1. Field of the Invention
The present invention relates to a head-mounted visor with variable light transmission. It can be applied notably to helmet-mounted systems for aircraft pilots. More generally it can be applied to protection systems which need to be freed from the constraints of slow variation in transmission, notably due to the absorbent element constituted by photochromic agents.
A helmet-mounted visor for an aircraft pilot generally has two essential protective functions. A first protective function is that of protecting the face against external mechanical forces. This protection is usually provided by an often cylindrical or spherical plate made of transparent thermoplastic material, polycarbonate for example.
A second protective function is that of protecting the eyes against solar radiation, the visor being capable of getting shaded or lightened and hence of absorbing different amounts of light energy in a reversible way, as a function of the ambient luminosity, through the presence of chemical substances integrated into the thickness or surface of the visor. These substances causing variation, as a function of the luminosity, in the coloring of the material that they integrate are called photochromic substances.

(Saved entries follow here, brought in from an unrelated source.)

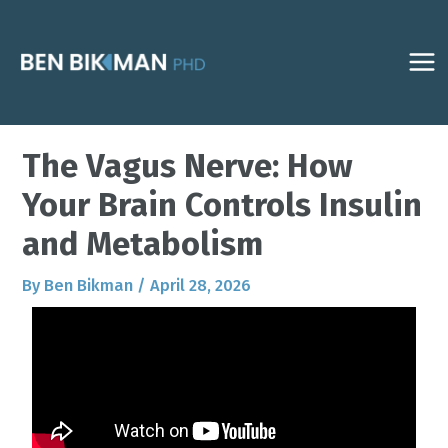
Skip
Post
MAI
to
navigation
ME
content
The Vagus Nerve: How
Your Brain Controls Insulin
and Metabolism
By
Ben Bikman
/
April 28, 2026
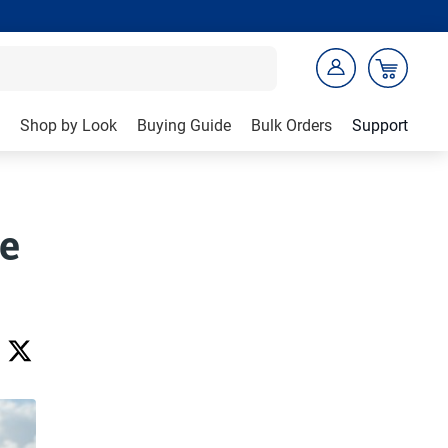
Shop by Look
Buying Guide
Bulk Orders
Support
ve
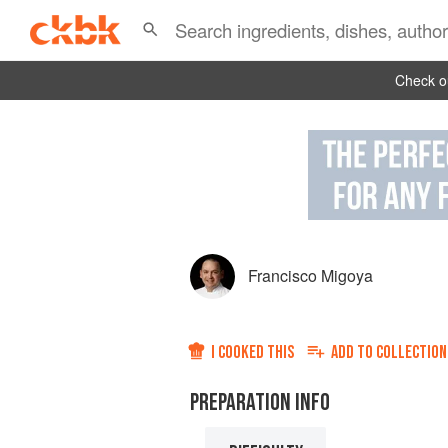
Check ou
Francisco Migoya
I COOKED THIS
ADD TO
COLLECTION
PREPARATION INFO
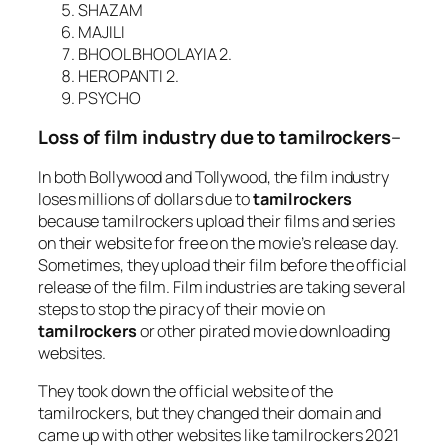
SHAZAM
MAJILI
BHOOL BHOOLAYIA 2.
HEROPANTI 2.
PSYCHO
Loss of film industry due to tamilrockers
–
In both Bollywood and Tollywood, the film industry
loses millions of dollars due to
tamilrockers
because tamilrockers upload their films and series
on their website for free on the movie’s release day.
Sometimes, they upload their film before the official
release of the film. Film industries are taking several
steps to stop the piracy of their movie on
tamilrockers
or other pirated movie downloading
websites.
They took down the official website of the
tamilrockers, but they changed their domain and
came up with other websites like tamilrockers 2021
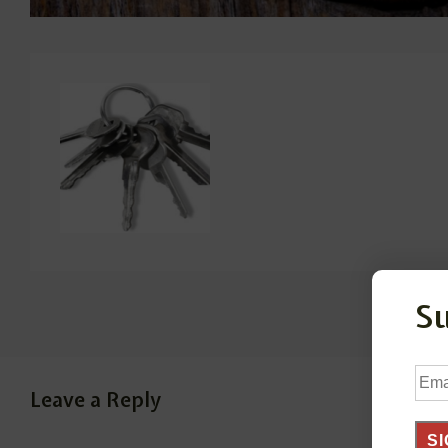
S
Ema
Leave a Reply
Add
SI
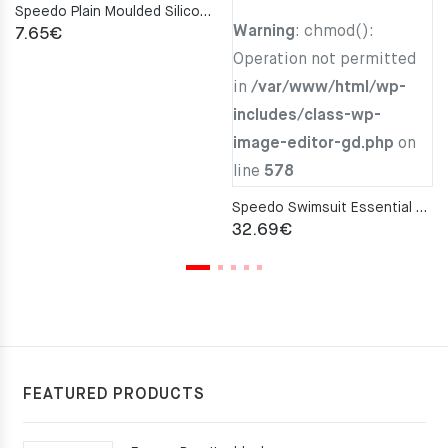
Speedo Plain Moulded Silicone Cap – Purple
Warning
: chmod():
7.65
€
Operation not permitted
in
/var/www/html/wp-
includes/class-wp-
image-editor-gd.php
on
line
578
Speedo Swimsuit Essential END+ Black
32.69
€
FEATURED PRODUCTS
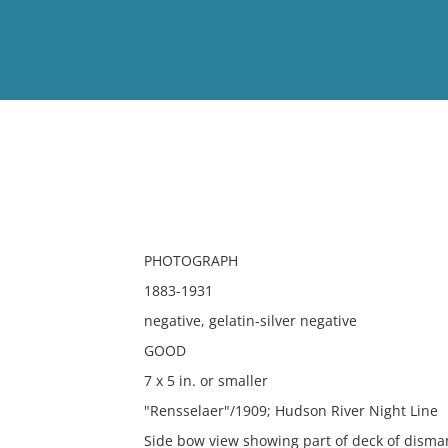
View
Full List
No results meet your criter
PHOTOGRAPH
1883-1931
negative, gelatin-silver negative
GOOD
7 x 5 in. or smaller
"Rensselaer"/1909; Hudson River Night Line
Side bow view showing part of deck of disma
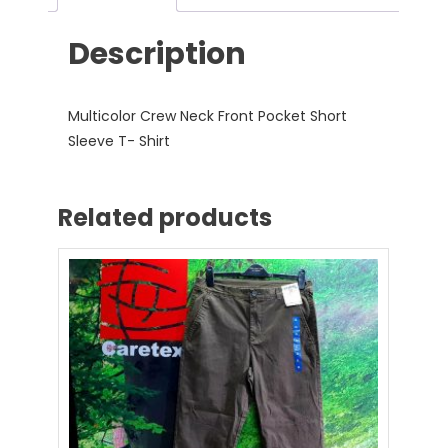
Description
Multicolor Crew Neck Front Pocket Short
Sleeve T- Shirt
Related products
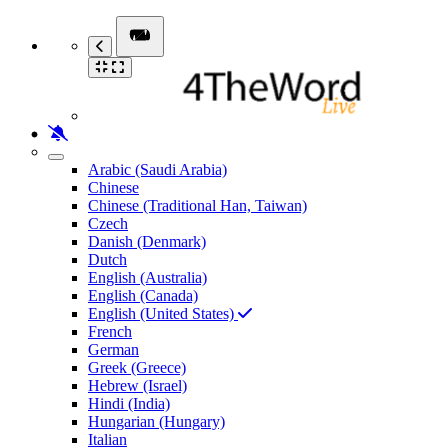
Arabic (Saudi Arabia)
Chinese
Chinese (Traditional Han, Taiwan)
Czech
Danish (Denmark)
Dutch
English (Australia)
English (Canada)
English (United States)
French
German
Greek (Greece)
Hebrew (Israel)
Hindi (India)
Hungarian (Hungary)
Italian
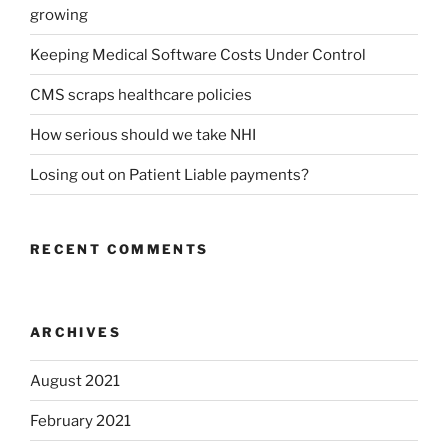
growing
Keeping Medical Software Costs Under Control
CMS scraps healthcare policies
How serious should we take NHI
Losing out on Patient Liable payments?
RECENT COMMENTS
ARCHIVES
August 2021
February 2021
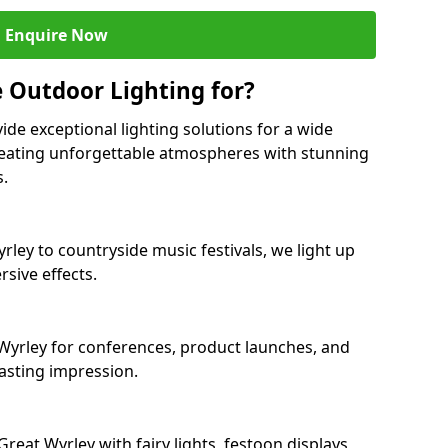
Enquire Now
 Outdoor Lighting for?
ide exceptional lighting solutions for a wide
creating unforgettable atmospheres with stunning
s.
rley to countryside music festivals, we light up
sive effects.
t Wyrley for conferences, product launches, and
lasting impression.
eat Wyrley with fairy lights, festoon displays,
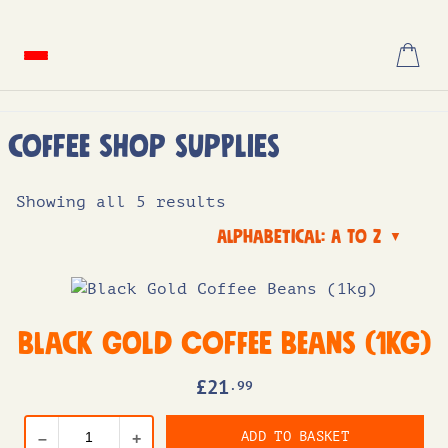
Skip
to
content
Coffee Shop Supplies
Showing all 5 results
Alphabetical: A to Z
▼
Black Gold Coffee Beans (1kg)
£
21
.99
ADD TO BASKET
–
+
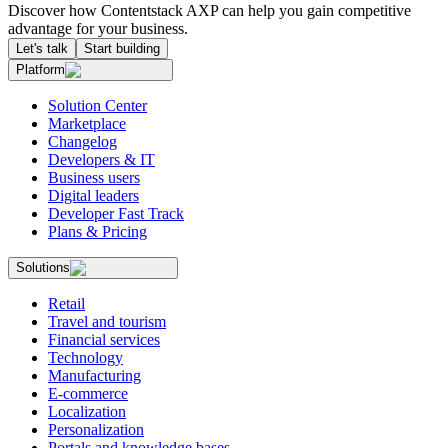
Discover how Contentstack AXP can help you gain competitive
advantage for your business.
Let's talk
Start building
Platform
Solution Center
Marketplace
Changelog
Developers & IT
Business users
Digital leaders
Developer Fast Track
Plans & Pricing
Solutions
Retail
Travel and tourism
Financial services
Technology
Manufacturing
E-commerce
Localization
Personalization
Portals and knowledge bases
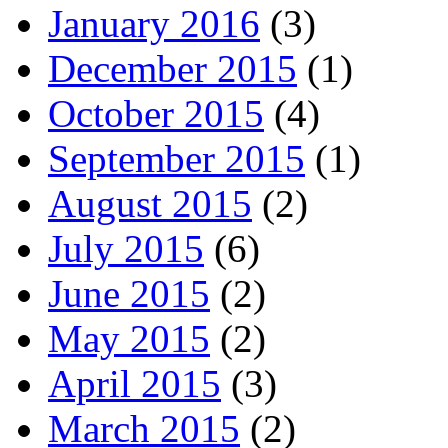
January 2016
(3)
December 2015
(1)
October 2015
(4)
September 2015
(1)
August 2015
(2)
July 2015
(6)
June 2015
(2)
May 2015
(2)
April 2015
(3)
March 2015
(2)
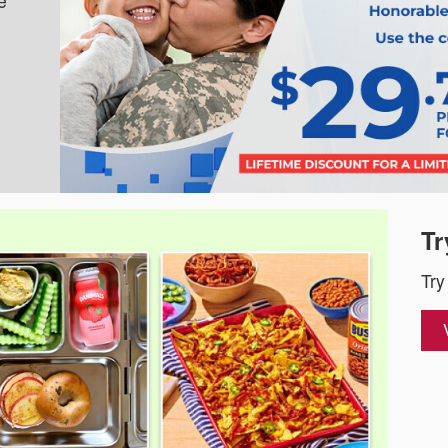
e
Tr
Try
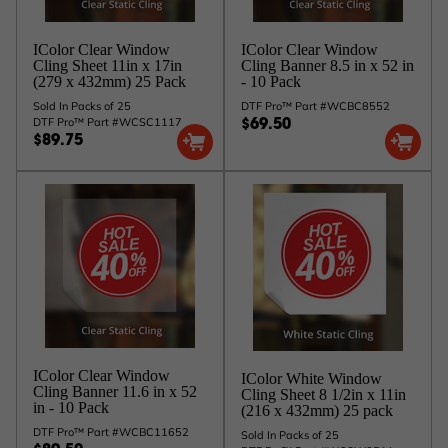
IColor Clear Window
IColor Clear Window
Cling Sheet 11in x 17in
Cling Banner 8.5 in x 52 in
(279 x 432mm) 25 Pack
- 10 Pack
Sold In Packs of 25
DTF Pro™ Part #WCBC8552
DTF Pro™ Part #WCSC1117
$69.50
$89.75
IColor Clear Window
IColor White Window
Cling Banner 11.6 in x 52
Cling Sheet 8 1/2in x 11in
in - 10 Pack
(216 x 432mm) 25 pack
DTF Pro™ Part #WCBC11652
Sold In Packs of 25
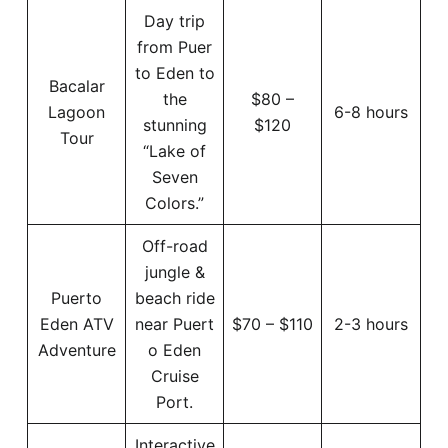
Day trip
from Puer
to Eden to
Bacalar
the
$80 –
Lagoon
6-8 hours
stunning
$120
Tour
“Lake of
Seven
Colors.”
Off-road
jungle &
Puerto
beach ride
Eden ATV
near Puert
$70 – $110
2-3 hours
Adventure
o Eden
Cruise
Port.
Interactive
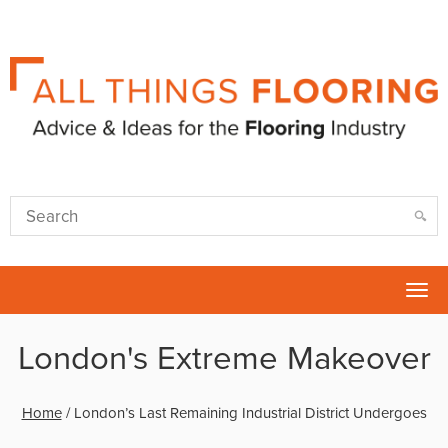
Tog
nav
London's Extreme Makeover
Home
/
London’s Last Remaining Industrial District Undergoes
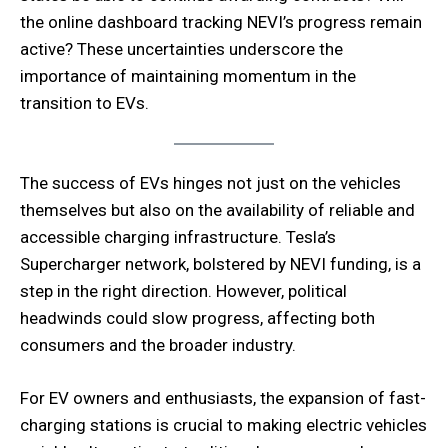
the online dashboard tracking NEVI’s progress remain
active? These uncertainties underscore the
importance of maintaining momentum in the
transition to EVs.
The success of EVs hinges not just on the vehicles
themselves but also on the availability of reliable and
accessible charging infrastructure. Tesla’s
Supercharger network, bolstered by NEVI funding, is a
step in the right direction. However, political
headwinds could slow progress, affecting both
consumers and the broader industry.
For EV owners and enthusiasts, the expansion of fast-
charging stations is crucial to making electric vehicles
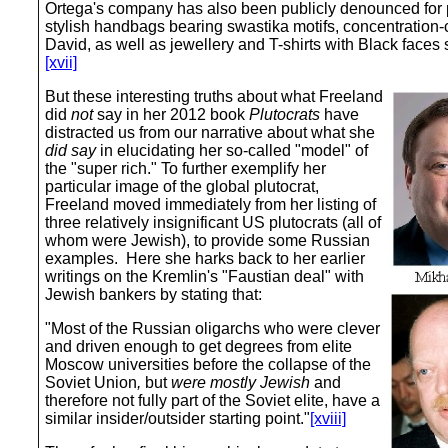
Ortega's company has also been publicly denounced for pr
stylish handbags bearing swastika motifs, concentration-
David, as well as jewellery and T-shirts with Black faces 
[xvii]
But these interesting truths about what Freeland
did
not
say in her 2012 book
Plutocrats
have
distracted us from our narrative about what she
did say
in elucidating her so-called "model" of
the "super rich." To further exemplify her
particular image of the global plutocrat,
Freeland moved immediately from her listing of
three relatively insignificant US plutocrats (all of
whom were Jewish), to provide some Russian
examples. Here she harks back to her earlier
writings on the Kremlin's "Faustian deal" with
Jewish bankers by stating that:
"Most of the Russian oligarchs who were clever
and driven enough to get degrees from elite
Moscow universities before the collapse of the
Soviet Union
,
but
were mostly Jewish
and
therefore not fully part of the Soviet elite, have a
similar insider/outsider starting point."
[xviii]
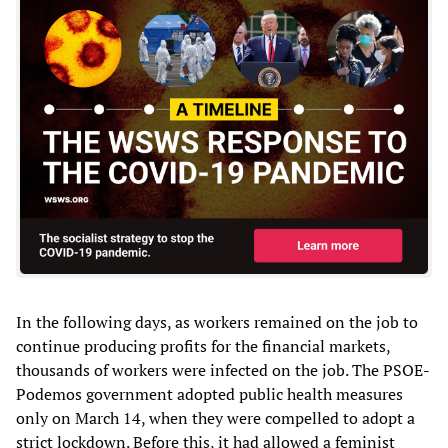
In the following days, as workers remained on the job to
continue producing profits for the financial markets,
thousands of workers were infected on the job. The PSOE-
Podemos government adopted public health measures
only on March 14, when they were compelled to adopt a
strict lockdown. Before this, it had allowed a feminist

More particularly, these photochromic substances are constituted by molecules whose structure gets modified reversibly under the effect of photons that they receive, this modification giving rise to a change in color. Known photochromic substances in use are the groups of substances known as spiropyranes or spiroxazines.
2. Description of the Prior Art
There exist variable transmission visors formed by a transparent thermoplastic plate, the photochromic substance being incorporated during the injection of the part or deposited on the surface by a gun or by molding for example. These visors absorb a part of the incident light energy identically at every point on the visor.
A plastic based on photochromic substances may, in its clear state, provide for transmission of light of about 75% to 85%. In the presence of high luminosity, the plastic attains a darkened state and the transmission may drop to values of 20% to 30% for example. The levels of transmission in the clear state and in the darkened state depend on the nature of the photochromic substances used or on the composition of the mixture of these substances. These levels of transmission also depend on the respective concentrations of photochromic substances in the thickness or on the surface of the visor. At ambient temperature, the reaction times of the photochromic substances are generally lengthy. These reaction times are equal to about one minute for darkening and several minutes for illumination.
For certain required functions, these reaction times are too slow. In particular, to provide ocular protection for pilots against solar radiation, these performance characteristics are quite insufficient for certain types of aircraft.
A pilot needs a clear visor when the luminosity is low and a darkened visor when he encounters conditions of intense illumination, when he passes over the cloud layer for example. A standard photochromic visor as defined here above poorly meets the pilot's requirements. It is in general excessively clear or excessively darkened because of the above-mentioned excessively lengthy reaction times inherent in the very nature of the photochromic substances: it is notably the change from the darkened state to the clear state that occurs with far too great a delay. This has the consequence of troubling the pilot's vision and hence of reducing his safety.
There are of course known ways of using LCD (liquid-crystal display) type solutions wherein the reaction times are short. However, these solutions, which can be well integrated with glass are very difficult to integrate with plastics such as those used in visors.